▸ **About this exercise**: Extract the records in full, leaving every picture out.

Stored data entries

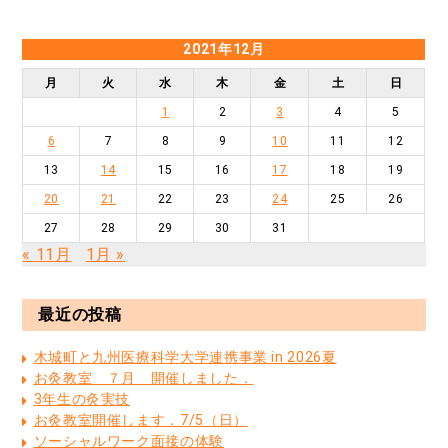
2021年12月
月
火
水
木
金
土
日
1
2
3
4
5
6
7
8
9
10
11
12
13
14
15
16
17
18
19
20
21
22
23
24
25
26
27
28
29
30
31
« 11月
1月 »
最近の投稿
木城町と九州医療科学大学連携事業 in 2026夏
お灸教室 ７月 開催しました．
3年生の灸実技
お灸教室開催します．7/5（日）
ソーシャルワーク面接の体験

▸ **Answer to this exercise**:
2021年12月
月
火
水
木
金
土
日
1
2
3
4
5
6
7
8
9
10
11
12
13
14
15
16
17
18
19
20
21
22
23
24
25
26
27
28
29
30
31
« 11月
1月 »
最近の投稿
木城町と九州医療科学大学連携事業 in 2026夏
お灸教室 ７月 開催しました．
3年生の灸実技
お灸教室開催します．7/5（日）
ソーシャルワーク面接の体験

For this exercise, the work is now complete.